A decade ago Karti Chidambaram was the face of the new cosmopolitan Chennai or Chentucky Fried as Outlook magazine dubbed it. The son of the home minister, a BBA grad from the University of Texas with a law degree from the University of Cambridge, Karti was the poster boy for the changing city – strong family pedigree but not insular, as comfortable in his white veshti and shirt as he was on the tennis court, media-savvy and media-friendly, one half of a high-profile yuppie couple, his wife being a well-known dancer and a doctor.

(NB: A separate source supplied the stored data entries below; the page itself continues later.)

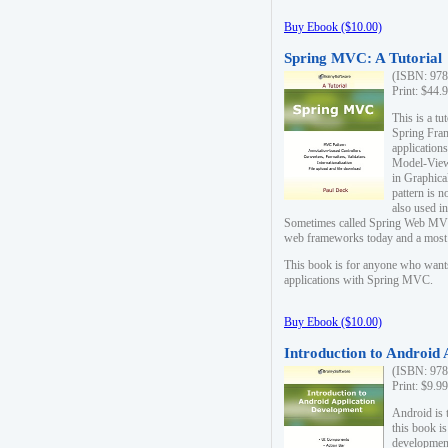
Buy Ebook ($10.00)
Spring MVC: A Tutorial
(ISBN: 978
Print: $44.
This is a t
Spring Fra
applicatio
Model-View-
in Graphica
pattern is 
also used i
Sometimes called Spring Web MVC
web frameworks today and a most s
This book is for anyone who want
applications with Spring MVC.
Buy Ebook ($10.00)
Introduction to Android
(ISBN: 978
Print: $9.9
Android is 
this book is
development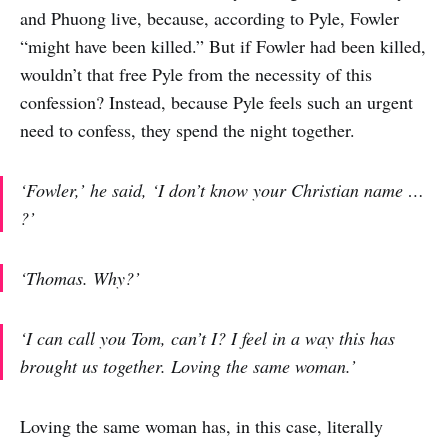
and Phuong live, because, according to Pyle, Fowler
“might have been killed.” But if Fowler had been killed,
wouldn’t that free Pyle from the necessity of this
confession? Instead, because Pyle feels such an urgent
need to confess, they spend the night together.
‘Fowler,’ he said, ‘I don’t know your Christian name …
?’
‘Thomas. Why?’
‘I can call you Tom, can’t I? I feel in a way this has
brought us together. Loving the same woman.’
Loving the same woman has, in this case, literally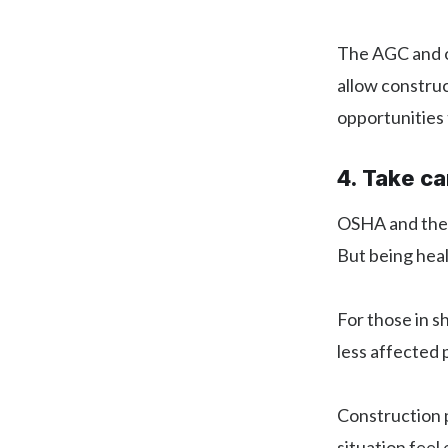
The AGC and ot
allow construc
opportunities 
4. Take ca
OSHA and the C
But being healt
For those in s
less affected 
Construction p
situation feel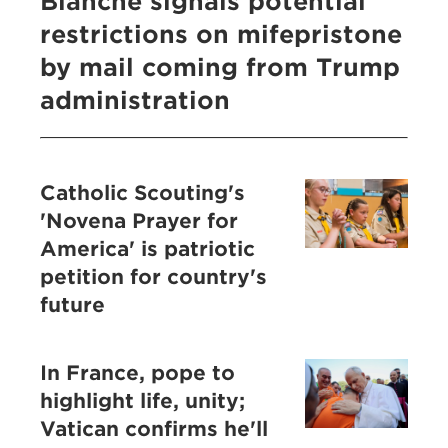
Blanche signals potential
restrictions on mifepristone
by mail coming from Trump
administration
Catholic Scouting's
'Novena Prayer for
America' is patriotic
petition for country's
future
In France, pope to
highlight life, unity;
Vatican confirms he'll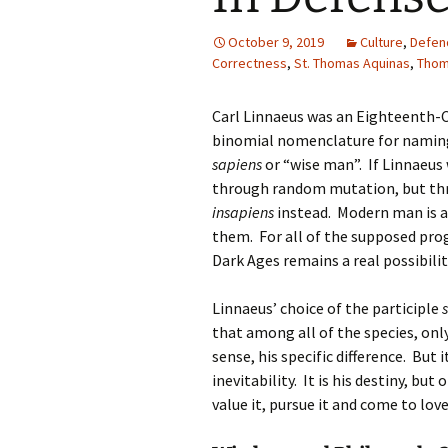
October 9, 2019
Culture
,
Defend
Correctness
,
St. Thomas Aquinas
,
Thom
Carl Linnaeus was an Eighteenth-C
binomial nomenclature for naming
sapiens
or “wise man”. If Linnaeus
through random mutation, but thr
insapiens
instead. Modern man is a 
them. For all of the supposed prog
Dark Ages remains a real possibilit
Linnaeus’ choice of the participle
that among all of the species, only
sense, his specific difference. But 
inevitability. It is his destiny, but
value it, pursue it and come to love 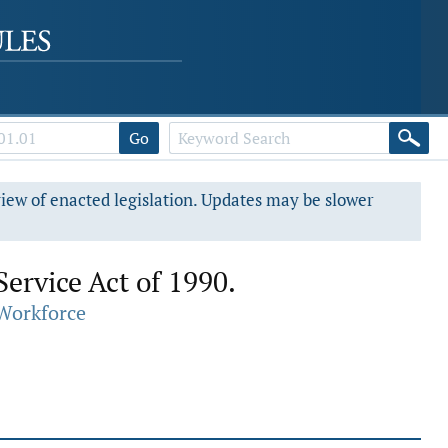
Go
view of enacted legislation. Updates may be slower
ervice Act of 1990.
Workforce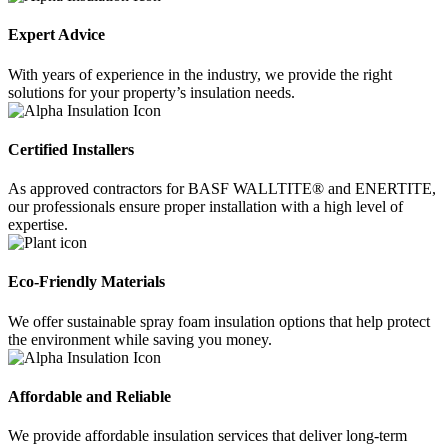
Expert Advice
With years of experience in the industry, we provide the right
solutions for your property’s insulation needs.
Certified Installers
As approved contractors for BASF WALLTITE® and ENERTITE,
our professionals ensure proper installation with a high level of
expertise.
Eco-Friendly Materials
We offer sustainable spray foam insulation options that help protect
the environment while saving you money.
Affordable and Reliable
We provide affordable insulation services that deliver long-term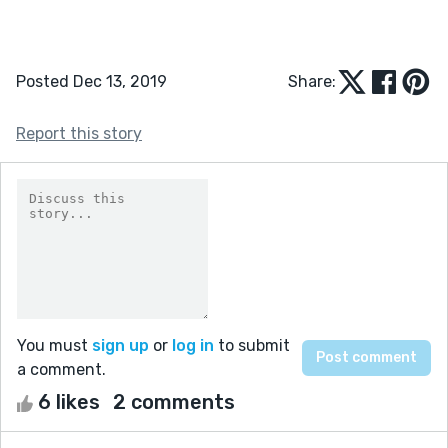
Posted Dec 13, 2019
Share:
Report this story
You must
sign up
or
log in
to submit
a comment.
6 likes
2 comments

“People in Chennai always had the potential to spend but didn’t have many options,” Karti, at that time the director of Kiwi Sports (P) Ltd, told Outlook, about how Chennai was embracing change. “Give them value for money and they are willing to bite the bait.”
The eye of the storm
These days Karti probably will not make any statements like this anymore. They don’t sit well with someone accused by Subramanian Swamy of being the beneficiary in the 2G scam in the Aircel-Maxis deal. Karti has sent a legal notice to Swamy accusing him of making “baseless, false and malicious” allegations. (A Firstpost analysis concluded that the Chidu-Karti-Maxis dotted line is very faint.) But with the Madras High Court striking out only two out of 25 paragraphs in an affidavit against his father about his election, Karti’s days in the eye of the storm are far from over. One of the paragraphs that remain specifically points the finger at Karti – it alleges that thousands of women belonging to self-help groups in his father’s constituency were paid Rs 500 each by Karti and his election agents to help manipulate the votes. In 2009 Karti made it into Wikileaks which said he denied ever paying cash for votes not because he had “any moral objection” but “because it’s impossible to distribute the money effectively when villages are spread so far apart.”

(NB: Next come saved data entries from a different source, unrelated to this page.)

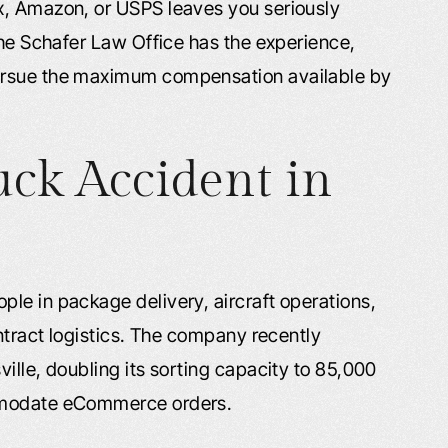
x, Amazon, or USPS leaves you seriously
The Schafer Law Office has the experience,
ursue the maximum compensation available by
uck Accident in
le in package delivery, aircraft operations,
ontract logistics. The company recently
ille, doubling its sorting capacity to 85,000
ommodate eCommerce orders.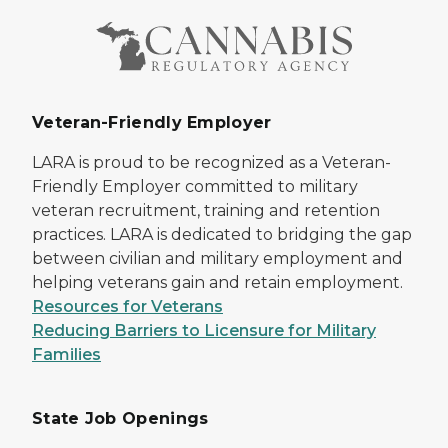
Veteran-Friendly Employer
LARA is proud to be recognized as a Veteran-
Friendly Employer committed to military
veteran recruitment, training and retention
practices. LARA is dedicated to bridging the gap
between civilian and military employment and
helping veterans gain and retain employment.
Resources for Veterans
Reducing Barriers to Licensure for Military
Families
State Job Openings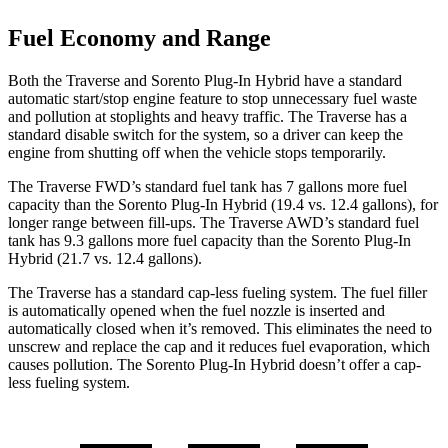
Fuel Economy and Range
Both the Traverse and Sorento Plug-In Hybrid have a standard
automatic start/stop engine feature to stop unnecessary fuel waste
and pollution at stoplights and heavy traffic. The Traverse has a
standard disable switch for the system, so a driver can keep the
engine from shutting off when the vehicle stops temporarily.
The Traverse FWD’s standard fuel tank has 7 gallons more fuel
capacity than the Sorento Plug-In Hybrid (19.4 vs. 12.4 gallons), for
longer range between fill-ups. The Traverse AWD’s standard fuel
tank has 9.3 gallons more fuel capacity than the Sorento Plug-In
Hybrid (21.7 vs. 12.4 gallons).
The Traverse has a standard cap-less fueling system. The fuel filler
is automatically opened when the fuel nozzle is inserted and
automatically closed when it’s removed. This eliminates the need to
unscrew and replace the cap and it reduces fuel evaporation, which
causes pollution. The Sorento Plug-In Hybrid doesn’t offer a cap-
less fueling system.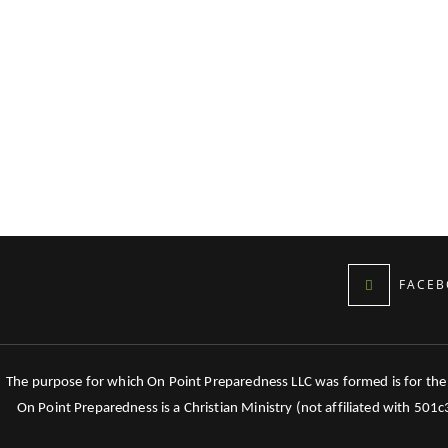
FACEB
The purpose for which On Point Preparedness LLC was formed is for the tr
On Point Preparedness is a Christian Ministry (not affiliated with 501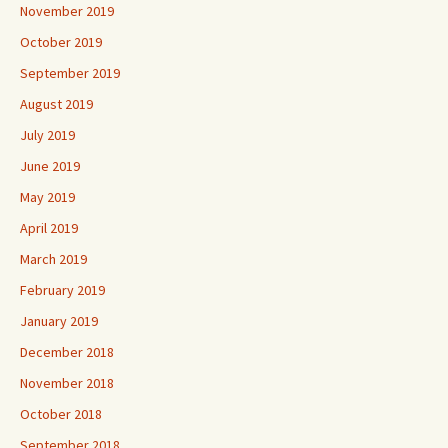
November 2019
October 2019
September 2019
August 2019
July 2019
June 2019
May 2019
April 2019
March 2019
February 2019
January 2019
December 2018
November 2018
October 2018
September 2018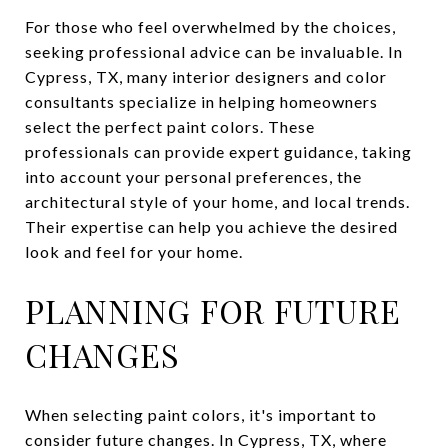
For those who feel overwhelmed by the choices,
seeking professional advice can be invaluable. In
Cypress, TX, many interior designers and color
consultants specialize in helping homeowners
select the perfect paint colors. These
professionals can provide expert guidance, taking
into account your personal preferences, the
architectural style of your home, and local trends.
Their expertise can help you achieve the desired
look and feel for your home.
PLANNING FOR FUTURE
CHANGES
When selecting paint colors, it's important to
consider future changes. In Cypress, TX, where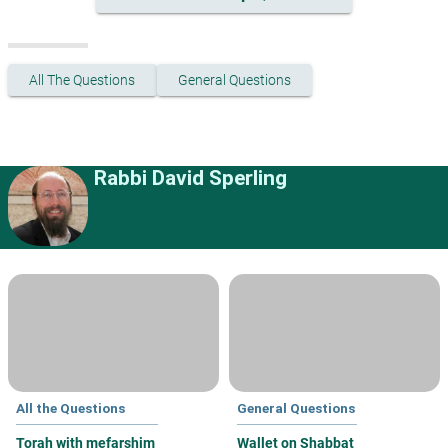
All The Questions
General Questions
Rabbi David Sperling
All the Questions
General Questions
Torah with mefarshim
Wallet on Shabbat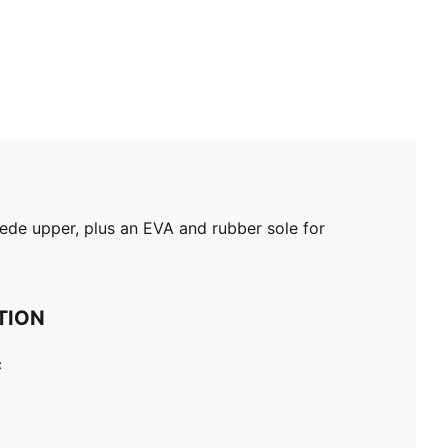
de upper, plus an EVA and rubber sole for
TION
c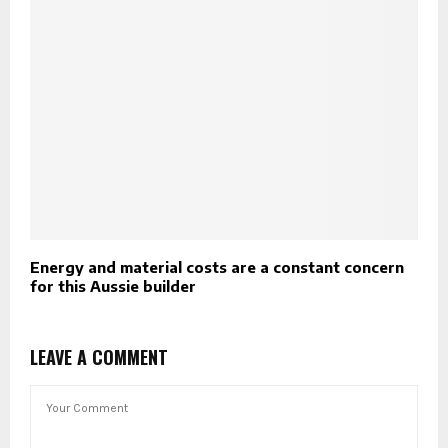
Energy and material costs are a constant concern
for this Aussie builder
LEAVE A COMMENT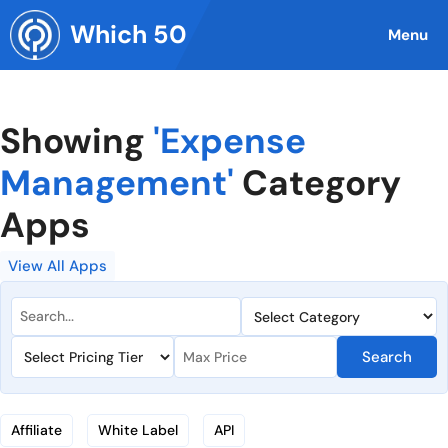
Skip
Which 50
to
Menu
content
Showing
'Expense
Management'
Category
Apps
View All Apps
Search
Affiliate
White Label
API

Suddenly everyone outside Tamil Nadu is asking who is Karti Chidambaram? Or more to the point, does Karti Chidambaram matter?

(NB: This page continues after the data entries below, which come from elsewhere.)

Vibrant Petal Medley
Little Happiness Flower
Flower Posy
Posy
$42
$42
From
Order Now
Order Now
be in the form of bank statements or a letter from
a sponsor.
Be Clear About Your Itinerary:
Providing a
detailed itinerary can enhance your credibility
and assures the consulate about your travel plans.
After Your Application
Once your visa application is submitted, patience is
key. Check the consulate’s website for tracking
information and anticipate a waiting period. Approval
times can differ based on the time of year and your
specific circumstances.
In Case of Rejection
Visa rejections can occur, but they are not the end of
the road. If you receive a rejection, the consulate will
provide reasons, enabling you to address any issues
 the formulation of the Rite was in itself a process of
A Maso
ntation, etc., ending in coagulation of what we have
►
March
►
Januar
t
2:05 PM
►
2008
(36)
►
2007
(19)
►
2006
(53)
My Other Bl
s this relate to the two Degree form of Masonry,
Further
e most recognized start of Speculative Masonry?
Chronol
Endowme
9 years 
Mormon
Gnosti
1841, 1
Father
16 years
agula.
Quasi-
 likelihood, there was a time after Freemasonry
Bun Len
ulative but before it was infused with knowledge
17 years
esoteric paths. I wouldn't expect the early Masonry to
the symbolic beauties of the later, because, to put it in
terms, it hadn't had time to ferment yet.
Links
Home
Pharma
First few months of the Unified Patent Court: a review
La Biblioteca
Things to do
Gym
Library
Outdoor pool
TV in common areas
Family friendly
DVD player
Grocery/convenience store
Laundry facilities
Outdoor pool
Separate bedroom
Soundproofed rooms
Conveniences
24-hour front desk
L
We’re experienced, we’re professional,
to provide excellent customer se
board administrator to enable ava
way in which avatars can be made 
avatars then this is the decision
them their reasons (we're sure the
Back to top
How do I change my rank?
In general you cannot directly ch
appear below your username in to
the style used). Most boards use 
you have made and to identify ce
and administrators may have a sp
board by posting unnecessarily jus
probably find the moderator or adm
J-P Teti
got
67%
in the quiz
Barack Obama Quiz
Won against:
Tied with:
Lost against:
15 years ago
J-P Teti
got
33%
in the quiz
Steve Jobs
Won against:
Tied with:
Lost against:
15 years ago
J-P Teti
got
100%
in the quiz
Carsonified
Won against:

In Chennai, sycophants had once put up posters calling him the “Rahul Gandhi of Tamil politics” during his birthday celebrations in 2008. Those were the days when Rahul Gandhi was still the great hope of Congress. Now do both Karti and Rahul share a less attractive commonality – much ado about nothing?
As an Economic Times profile pointed out, “At his age his father was already in his second year as member of parliament. Now, while the sons of his father's peers (those like Jyotiraditya Scindia and Sachin Pilot) are already part of the Union ministry, Karti hasn't even taken the full political plunge.” Karti has no constituency of his own, gaining a reputation instead as a dabbler of many trades, master of none. According to a recent profile in Outlook, “(d)epending on who you speak with, there are different descriptions of Karti—‘fixer’, ‘political non-entity’, ‘obsessed with publicity’, ‘a boys’ boy who spends time with his tennis gang’, even ‘not such a natty dresser’.”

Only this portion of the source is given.